Promising Young Woman

(Emerald Fennell, US)

I know that, even without seeing it, Promising Young Woman is a movie that I (a man), for my own good, need to see. Knowing this, I wonder whether I do, in fact, actually need to see it, or whether this knowledge is enough. I do know that men (of which I am one), on a baseline level, are all shit (I consider myself a Not Not All Men!), and reactions to the film seem to indicate that Promising Young Woman does indeed bear this criticism out. So will I miss anything if I do not see it? Ha! What a typically arrogant male response (the ally in me is scolding the internalised misogyny it co-exists with)! I know that I want to see it, but I wonder whether I should actually not want to see it (as a man, expecting to ‘enjoy’ the film may be problematic).

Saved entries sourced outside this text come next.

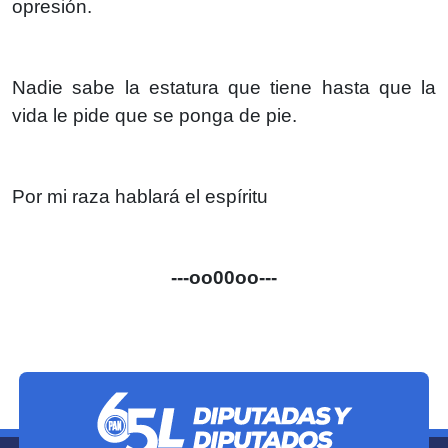
opresión.
Nadie sabe la estatura que tiene hasta que la
vida le pide que se ponga de pie.
Por mi raza hablará el espíritu
---oo00oo---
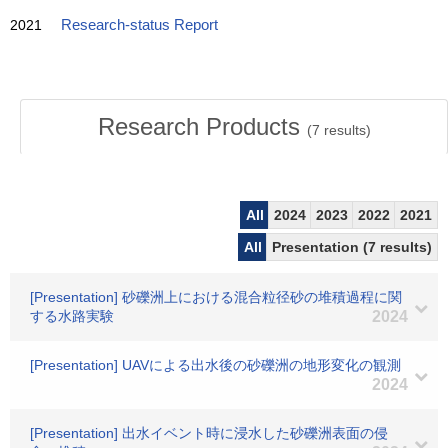
2021
Research-status Report
Research Products
(
7
results)
All
2024
2023
2022
2021
All
Presentation (7 results)
[Presentation] 砂礫洲上における混合粒径砂の堆積過程に関
する水路実験
2024
[Presentation] UAVによる出水後の砂礫洲の地形変化の観測
2024
[Presentation] 出水イベント時に浸水した砂礫洲表面の侵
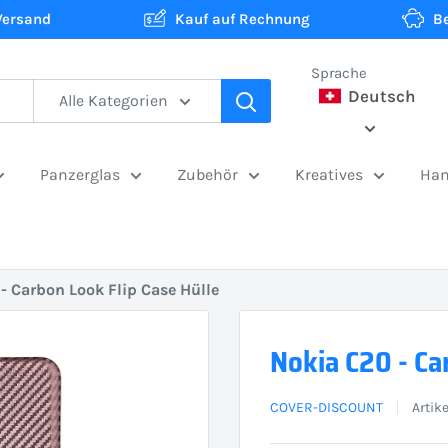
Versand
Kauf auf Rechnung
B
Sprache
Deutsch
Alle Kategorien
Panzerglas
Zubehör
Kreatives
Han
- Carbon Look Flip Case Hülle
Nokia C20 - Ca
COVER-DISCOUNT
Artik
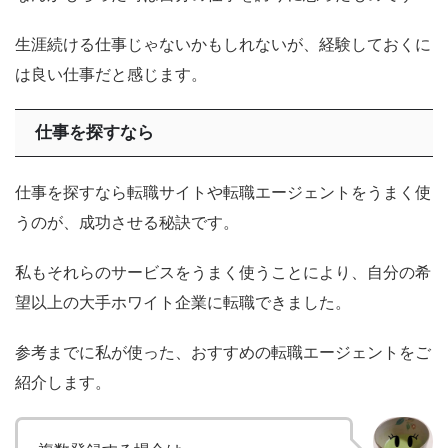
生涯続ける仕事じゃないかもしれないが、経験しておくに
は良い仕事だと感じます。
仕事を探すなら
仕事を探すなら転職サイトや転職エージェントをうまく使
うのが、成功させる秘訣です。
私もそれらのサービスをうまく使うことにより、自分の希
望以上の大手ホワイト企業に転職できました。
参考までに私が使った、おすすめの転職エージェントをご
紹介します。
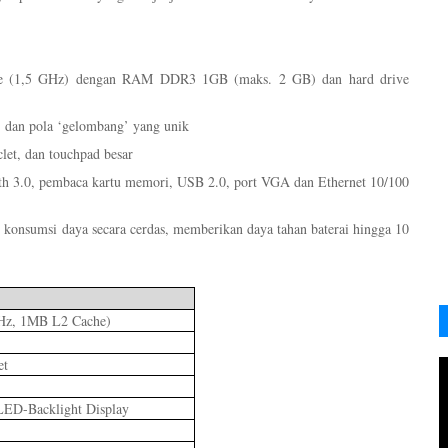
re (1,5 GHz) dengan RAM DDR3 1GB (maks. 2 GB) dan hard drive
, dan pola ‘gelombang’ yang unik
let, dan touchpad besar
oth 3.0, pembaca kartu memori, USB 2.0, port VGA dan Ethernet 10/100
konsumsi daya secara cerdas, memberikan daya tahan baterai hingga 10
Hz, 1MB L2 Cache)
et
ED-Backlight Display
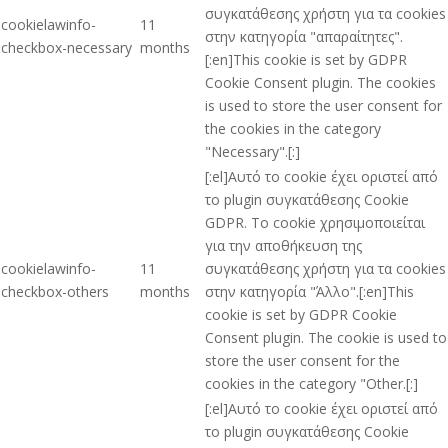
συγκατάθεσης χρήστη για τα cookies
cookielawinfo-
11
στην κατηγορία "απαραίτητες".
checkbox-necessary
months
[:en]This cookie is set by GDPR
Cookie Consent plugin. The cookies
is used to store the user consent for
the cookies in the category
"Necessary".[:]
[:el]Αυτό το cookie έχει οριστεί από
το plugin συγκατάθεσης Cookie
GDPR. Το cookie χρησιμοποιείται
για την αποθήκευση της
cookielawinfo-
11
συγκατάθεσης χρήστη για τα cookies
checkbox-others
months
στην κατηγορία "Άλλο".[:en]This
cookie is set by GDPR Cookie
Consent plugin. The cookie is used to
store the user consent for the
cookies in the category "Other.[:]
[:el]Αυτό το cookie έχει οριστεί από
το plugin συγκατάθεσης Cookie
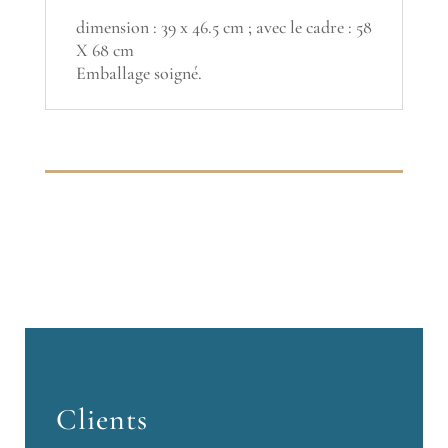
dimension : 39 x 46.5 cm ; avec le cadre : 58
X 68 cm
Emballage soigné.
Clients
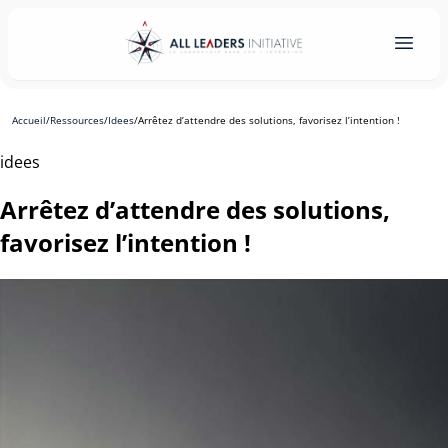
Accueil
/
Ressources
/
Idees
/
Arrêtez d’attendre des solutions, favorisez l’intention !
idees
Arrêtez d’attendre des solutions,
favorisez l’intention !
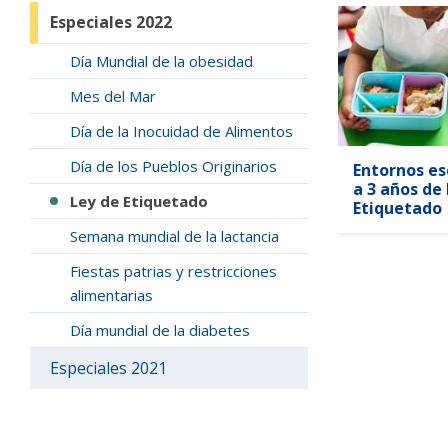
Especiales 2022
Día Mundial de la obesidad
Mes del Mar
Día de la Inocuidad de Alimentos
Día de los Pueblos Originarios
Entornos es
a 3 años de 
Ley de Etiquetado
Etiquetado
Semana mundial de la lactancia
Fiestas patrias y restricciones
alimentarias
Día mundial de la diabetes
Especiales 2021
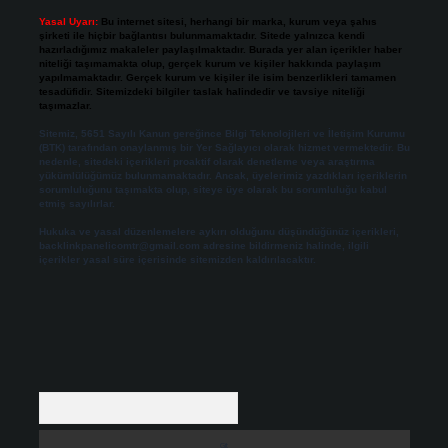
Yasal Uyarı:
Bu internet sitesi, herhangi bir marka, kurum veya şahıs
şirketi ile hiçbir bağlantısı bulunmamaktadır. Sitede yalnızca kendi
hazırladığımız makaleler paylaşılmaktadır. Burada yer alan içerikler haber
niteliği taşımamakta olup, gerçek kurum ve kişiler hakkında paylaşım
yapılmamaktadır. Gerçek kurum ve kişiler ile isim benzerlikleri tamamen
tesadüfidir. Sitemizdeki bilgiler taslak halindedir ve tavsiye niteliği
taşımazlar.
Sitemiz, 5651 Sayılı Kanun gereğince Bilgi Teknolojileri ve İletişim Kurumu
(BTK) tarafından onaylanmış bir Yer Sağlayıcı olarak hizmet vermektedir. Bu
nedenle, sitedeki içerikleri proaktif olarak denetleme veya araştırma
yükümlülüğümüz bulunmamaktadır. Ancak, üyelerimiz yazdıkları içeriklerin
sorumluluğunu taşımakta olup, siteye üye olarak bu sorumluluğu kabul
etmiş sayılırlar.
Hukuka ve yasal düzenlemelere aykırı olduğunu düşündüğünüz içerikleri,
backlinkpanelicomtr@gmail.com
adresine bildirmeniz halinde, ilgili
içerikler yasal süre içerisinde sitemizden kaldırılacaktır.
Arama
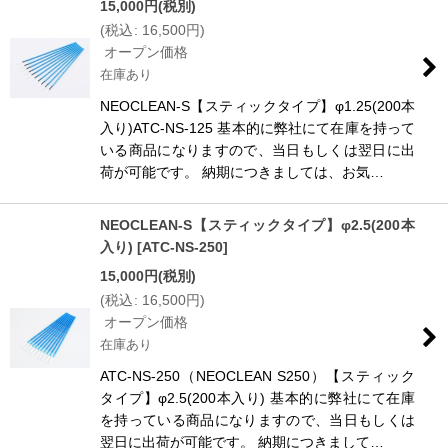
15,000
円
(税別)
(
税込
:
16,500
円
)
絞り込む
オープン価格
在庫あり
NEOCLEAN-S【スティックタイプ】φ1.25(200本
入り)ATC-NS-125 基本的に弊社にて在庫を持って
いる商品になりますので、当日もしくは翌日に出
荷が可能です。 納期につきましては、お気…
NEOCLEAN-S【スティックタイプ】φ2.5(200本
入り)
[
ATC-NS-250
]
15,000
円
(税別)
(
税込
:
16,500
円
)
オープン価格
在庫あり
ATC-NS-250（NEOCLEAN S250）【スティック
タイプ】φ2.5(200本入り) 基本的に弊社にて在庫
を持っている商品になりますので、当日もしくは
翌日に出荷が可能です。 納期につきまして…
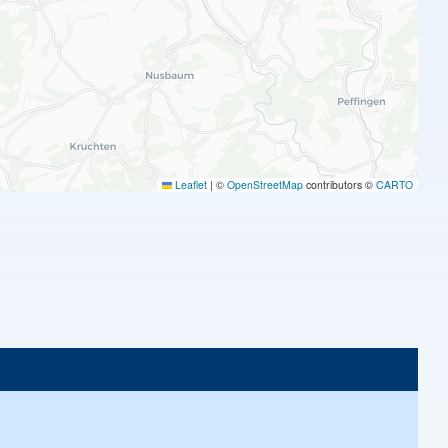
Leaflet
|
©
OpenStreetMap
contributors ©
CARTO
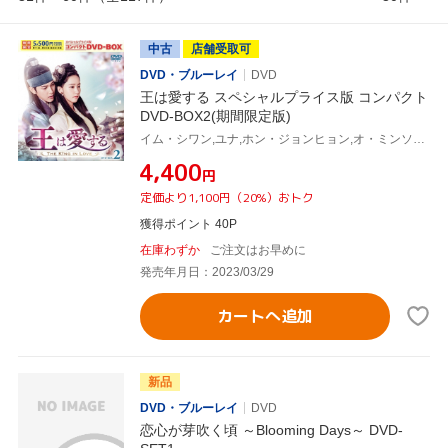
中古
店舗受取可
DVD・ブルーレイ
DVD
王は愛する スペシャルプライス版 コンパクト
DVD-BOX2(期間限定版)
イム・シワン,ユナ,ホン・ジョンヒョン,オ・ミンソク,パク・ファニ
¥4,400
円
定価より1,100円（20%）おトク
獲得ポイント 40P
在庫わずか
ご注文はお早めに
発売年月日：2023/03/29
カートへ追加
新品
DVD・ブルーレイ
DVD
恋心が芽吹く頃 ～Blooming Days～ DVD-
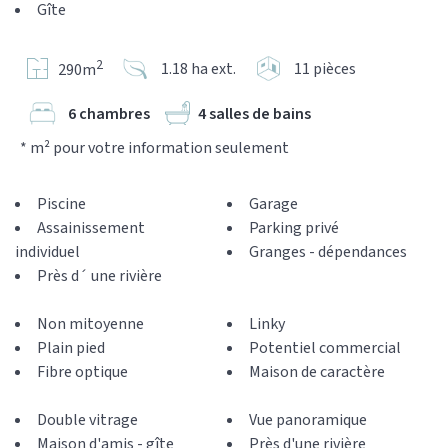
Gîte
2
1.18 ha ext.
11 pièces
290m
6 chambres
4 salles de bains
* m² pour votre information seulement
Piscine
Garage
Assainissement
Parking privé
individuel
Granges - dépendances
Près d´ une rivière
Non mitoyenne
Linky
Plain pied
Potentiel commercial
Fibre optique
Maison de caractère
Double vitrage
Vue panoramique
Maison d'amis - gîte
Près d'une rivière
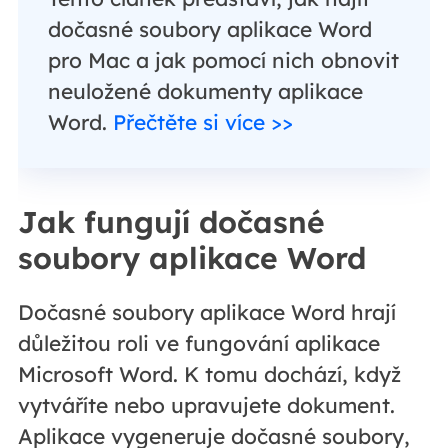
dočasné soubory aplikace Word
pro Mac a jak pomocí nich obnovit
neuložené dokumenty aplikace
Word.
Přečtěte si více >>
Jak fungují dočasné
soubory aplikace Word
Dočasné soubory aplikace Word hrají
důležitou roli ve fungování aplikace
Microsoft Word. K tomu dochází, když
vytváříte nebo upravujete dokument.
Aplikace vygeneruje dočasné soubory,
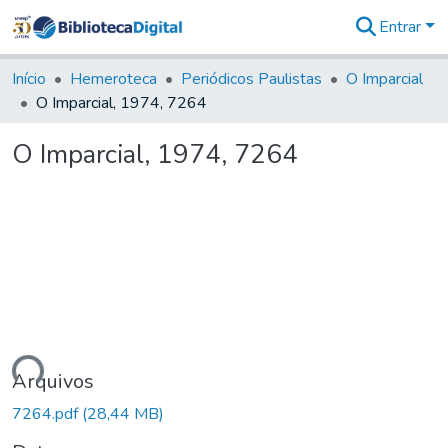
Entrar
Comunidades
&
Início
Hemeroteca
Periódicos Paulistas
O Imparcial
Coleções
O Imparcial, 1974, 7264
Tudo na
Biblioteca
O Imparcial, 1974, 7264
Digital
Estatísticas
gando...
Arquivos
7264.pdf
(28,44 MB)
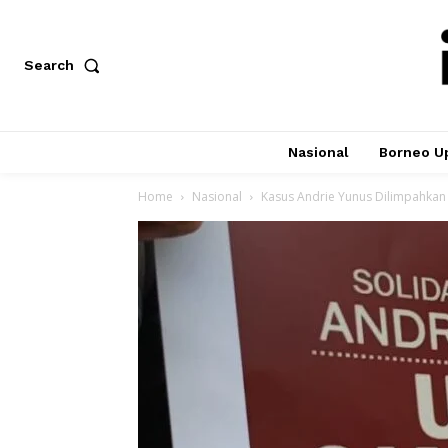
Search
Nasional
Borneo U
Home
Nasional
Kasus Andrie Yunus Dilimpahka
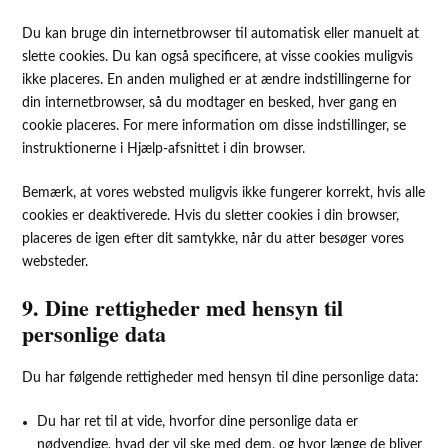
Du kan bruge din internetbrowser til automatisk eller manuelt at
slette cookies. Du kan også specificere, at visse cookies muligvis
ikke placeres. En anden mulighed er at ændre indstillingerne for
din internetbrowser, så du modtager en besked, hver gang en
cookie placeres. For mere information om disse indstillinger, se
instruktionerne i Hjælp-afsnittet i din browser.
Bemærk, at vores websted muligvis ikke fungerer korrekt, hvis alle
cookies er deaktiverede. Hvis du sletter cookies i din browser,
placeres de igen efter dit samtykke, når du atter besøger vores
websteder.
9. Dine rettigheder med hensyn til
personlige data
Du har følgende rettigheder med hensyn til dine personlige data:
Du har ret til at vide, hvorfor dine personlige data er
nødvendige, hvad der vil ske med dem, og hvor længe de bliver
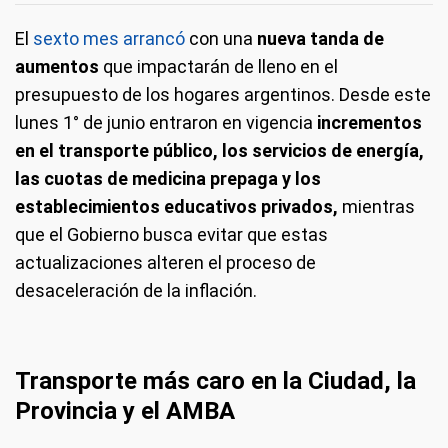
El
sexto mes arrancó
con una
nueva tanda de
aumentos
que impactarán de lleno en el
presupuesto de los hogares argentinos. Desde este
lunes 1° de junio entraron en vigencia
incrementos
en el transporte público, los servicios de energía,
las cuotas de medicina prepaga y los
establecimientos educativos privados,
mientras
que el Gobierno busca evitar que estas
actualizaciones alteren el proceso de
desaceleración de la inflación.
Transporte más caro en la Ciudad, la
Provincia y el AMBA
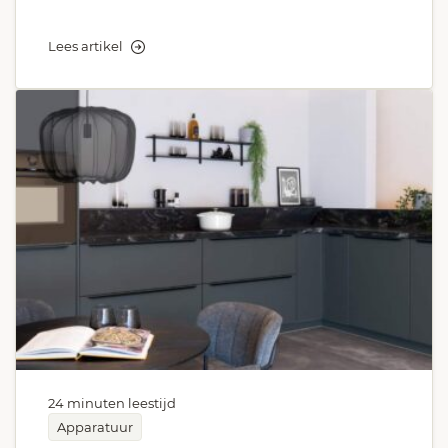
Lees artikel
24 minuten leestijd
Apparatuur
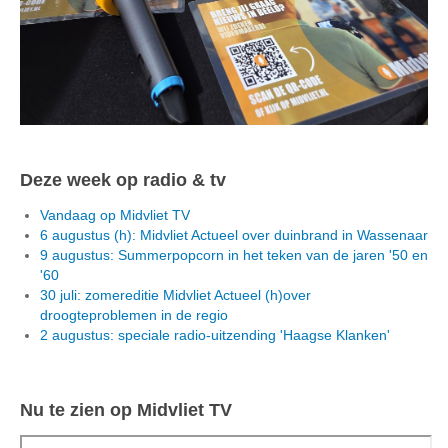
Deze week op radio & tv
Vandaag op Midvliet TV
6 augustus (h): Midvliet Actueel over duinbrand in Wassenaar
9 augustus: Summerpopcorn in het teken van de jaren '50 en
'60
30 juli: zomereditie Midvliet Actueel (h)over
droogteproblemen in de regio
2 augustus: speciale radio-uitzending 'Haagse Klanken'
Nu te zien op Midvliet TV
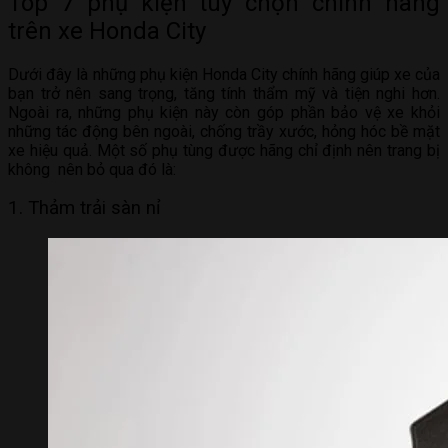
Top 7 phụ kiện tùy chọn chính hãng
trên xe Honda City
Dưới đây là những phụ kiện Honda City chính hãng giúp xe của
bạn trở nên sang trọng, tăng tính thẩm mỹ và tiện nghi hơn.
Ngoài ra, những phụ kiện này còn góp phần bảo vệ xe khỏi
những tác động bên ngoài, chống trầy xước, hỏng hóc bề mặt
xe hiệu quả. Một số phụ tùng được hãng chỉ định nên trang bị
không nên bỏ qua đó là:
1. Thảm trải sàn nỉ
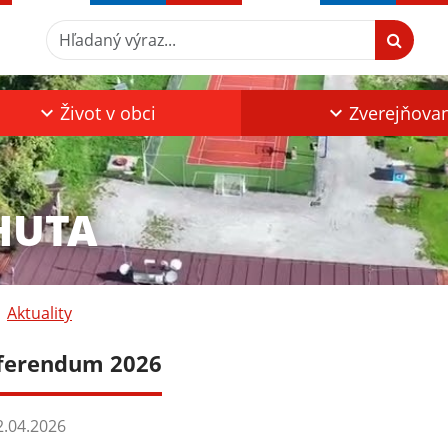
Hľadaný výraz...
Život v obci
Zverejňova
HUTA
Aktuality
ferendum 2026
.04.2026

Perhaps I should be forced (consensually) to see it by a female acquaintance (preferably accompanied by commentary alluding to my ignorant privilege–“shut up, man, and take your damn medicine!”). This is what I need. I know this. The film knows this. I’m just not sure on how to make the first move.

Tenet

(Christopher Nolan, US/UK)

Although I watched Tenet on the 22nd August 2020, I am yet to watch it in my inverted timeline. If you have (and/or have not yet) seen the film, you’d understand (and/or come to understand) the brilliance of this entry into my top 5 2020 releases I did not watch this year, although this cleverness is undermined by the fact that, in the inversion, I will have eventually watched it before the year is out (in?), so I should stop short of the self-congratulatory pat on my own back I had planned/already given.

She Dies Tomorrow

(Amy Seimetz, US)

Having obviously not seen the film, I can’t tell you whether it is any good, but I can tell you that I hope that it is! Even more than hope, I have a quiet confidence that it will be. I just don’t have the benefit of experience under my belt. Here’s what I might say about it if it was good: “She Dies Tomorrow is simply sublime.” “A tremendous artistic achievement.” “Amy Seimitz has done it again!”. Feel free to pull those quotes for a poster. If the film, however, is not good, then the praise I have potentially lavished will need to be reigned in. I would instead offer some constructive criticism, highlighting the appropriate areas of deficiency. To be fair, even if it is good, there may still be some room for improvement. I just don’t know. I haven’t seen it. I do hope that it’s good, though, and I feel it will be. Maybe.